§ **RECORDS TO PROCESS**:
________________________

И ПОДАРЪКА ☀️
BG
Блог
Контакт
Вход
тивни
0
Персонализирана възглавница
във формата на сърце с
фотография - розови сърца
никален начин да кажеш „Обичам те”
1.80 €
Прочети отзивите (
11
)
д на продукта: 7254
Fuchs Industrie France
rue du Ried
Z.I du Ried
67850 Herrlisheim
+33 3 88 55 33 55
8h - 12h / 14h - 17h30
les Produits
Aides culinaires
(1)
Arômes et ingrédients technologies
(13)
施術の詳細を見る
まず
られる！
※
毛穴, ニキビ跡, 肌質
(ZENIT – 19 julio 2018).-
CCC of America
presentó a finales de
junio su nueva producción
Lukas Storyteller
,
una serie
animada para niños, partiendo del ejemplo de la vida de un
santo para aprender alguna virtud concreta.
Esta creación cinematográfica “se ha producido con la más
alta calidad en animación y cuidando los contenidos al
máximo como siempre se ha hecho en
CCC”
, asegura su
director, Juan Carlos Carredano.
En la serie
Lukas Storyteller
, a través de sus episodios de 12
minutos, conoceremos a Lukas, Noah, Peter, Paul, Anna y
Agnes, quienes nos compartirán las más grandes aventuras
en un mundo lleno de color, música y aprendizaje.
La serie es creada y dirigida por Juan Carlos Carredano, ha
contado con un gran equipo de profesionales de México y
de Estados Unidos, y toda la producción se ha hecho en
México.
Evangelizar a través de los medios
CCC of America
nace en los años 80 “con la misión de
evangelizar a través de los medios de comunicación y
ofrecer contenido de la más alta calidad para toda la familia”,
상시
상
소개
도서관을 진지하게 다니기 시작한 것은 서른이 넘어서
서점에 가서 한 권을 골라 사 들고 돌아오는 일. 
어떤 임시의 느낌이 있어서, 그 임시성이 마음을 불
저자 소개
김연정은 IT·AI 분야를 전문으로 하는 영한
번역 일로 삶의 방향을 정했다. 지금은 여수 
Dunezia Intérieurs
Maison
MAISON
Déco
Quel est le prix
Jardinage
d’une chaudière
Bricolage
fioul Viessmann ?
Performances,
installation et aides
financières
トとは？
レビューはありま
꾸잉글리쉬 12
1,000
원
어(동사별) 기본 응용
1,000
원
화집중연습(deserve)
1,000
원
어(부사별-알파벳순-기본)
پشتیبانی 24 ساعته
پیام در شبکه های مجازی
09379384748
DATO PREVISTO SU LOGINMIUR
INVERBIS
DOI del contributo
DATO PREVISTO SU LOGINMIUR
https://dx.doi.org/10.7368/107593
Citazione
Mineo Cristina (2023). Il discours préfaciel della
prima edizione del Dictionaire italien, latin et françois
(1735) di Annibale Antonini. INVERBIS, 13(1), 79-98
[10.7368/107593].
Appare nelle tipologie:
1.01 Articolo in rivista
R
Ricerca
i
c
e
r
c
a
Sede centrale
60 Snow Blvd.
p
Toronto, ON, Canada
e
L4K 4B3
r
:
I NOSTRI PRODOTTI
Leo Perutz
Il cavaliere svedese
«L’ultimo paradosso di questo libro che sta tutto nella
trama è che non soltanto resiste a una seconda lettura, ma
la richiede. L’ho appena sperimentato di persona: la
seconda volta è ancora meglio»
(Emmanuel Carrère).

________________________

§ **EXERCISE INSTRUCTIONS**:
Take the lines above from the first through the one containing "episodios de 12" and reproduce them exactly; include nothing else.

§ **ANSWER SECTION**:
И ПОДАРЪКА ☀️
BG
Блог
Контакт
Вход
тивни
0
Персонализирана възглавница
във формата на сърце с
фотография - розови сърца
никален начин да кажеш „Обичам те”
1.80 €
Прочети отзивите (
11
)
д на продукта: 7254
Fuchs Industrie France
rue du Ried
Z.I du Ried
67850 Herrlisheim
+33 3 88 55 33 55
8h - 12h / 14h - 17h30
les Produits
Aides culinaires
(1)
Arômes et ingrédients technologies
(13)
施術の詳細を見る
まず
られる！
※
毛穴, ニキビ跡, 肌質
(ZENIT – 19 julio 2018).-
CCC of America
presentó a finales de
junio su nueva producción
Lukas Storyteller
,
una serie
animada para niños, partiendo del ejemplo de la vida de un
santo para aprender alguna virtud concreta.
Esta creación cinematográfica “se ha producido con la más
alta calidad en animación y cuidando los contenidos al
máximo como siempre se ha hecho en
CCC”
, asegura su
director, Juan Carlos Carredano.
En la serie
Lukas Storyteller
, a través de sus episodios de 12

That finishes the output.